* [Assignment]
Search the data for "بهمن" and copy every matching line.

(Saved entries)
════
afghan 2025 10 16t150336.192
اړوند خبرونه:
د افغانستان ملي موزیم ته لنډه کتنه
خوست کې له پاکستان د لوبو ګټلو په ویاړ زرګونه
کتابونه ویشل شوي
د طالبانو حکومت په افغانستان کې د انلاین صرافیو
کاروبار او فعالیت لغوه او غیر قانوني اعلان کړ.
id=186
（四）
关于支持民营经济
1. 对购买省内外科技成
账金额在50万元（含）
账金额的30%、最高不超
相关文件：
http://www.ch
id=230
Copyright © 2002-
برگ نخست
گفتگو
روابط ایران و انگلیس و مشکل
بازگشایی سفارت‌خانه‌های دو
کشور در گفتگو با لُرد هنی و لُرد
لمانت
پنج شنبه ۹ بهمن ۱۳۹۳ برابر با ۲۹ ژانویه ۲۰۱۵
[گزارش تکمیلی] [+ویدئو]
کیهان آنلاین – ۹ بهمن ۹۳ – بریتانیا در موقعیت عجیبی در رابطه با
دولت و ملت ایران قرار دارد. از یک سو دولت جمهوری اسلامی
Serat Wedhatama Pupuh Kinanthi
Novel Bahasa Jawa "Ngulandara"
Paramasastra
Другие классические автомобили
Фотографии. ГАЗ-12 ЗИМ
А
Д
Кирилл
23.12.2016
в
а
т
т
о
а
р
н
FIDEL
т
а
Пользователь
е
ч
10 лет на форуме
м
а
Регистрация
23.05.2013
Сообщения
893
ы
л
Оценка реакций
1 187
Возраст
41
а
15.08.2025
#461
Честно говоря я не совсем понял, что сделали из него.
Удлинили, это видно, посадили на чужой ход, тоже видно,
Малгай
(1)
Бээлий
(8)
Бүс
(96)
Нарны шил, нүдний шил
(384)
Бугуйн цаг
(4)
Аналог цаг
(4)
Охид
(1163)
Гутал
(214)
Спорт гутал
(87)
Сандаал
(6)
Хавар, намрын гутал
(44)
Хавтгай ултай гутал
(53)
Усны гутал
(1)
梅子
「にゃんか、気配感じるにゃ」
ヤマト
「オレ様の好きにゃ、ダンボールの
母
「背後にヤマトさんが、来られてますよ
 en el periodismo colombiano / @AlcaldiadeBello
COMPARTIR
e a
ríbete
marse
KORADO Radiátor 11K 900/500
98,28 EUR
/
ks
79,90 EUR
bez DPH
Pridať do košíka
════
* [Answer for the task]
پنج شنبه ۹ بهمن ۱۳۹۳ برابر با ۲۹ ژانویه ۲۰۱۵
کیهان آنلاین – ۹ بهمن ۹۳ – بریتانیا در موقعیت عجیبی در رابطه با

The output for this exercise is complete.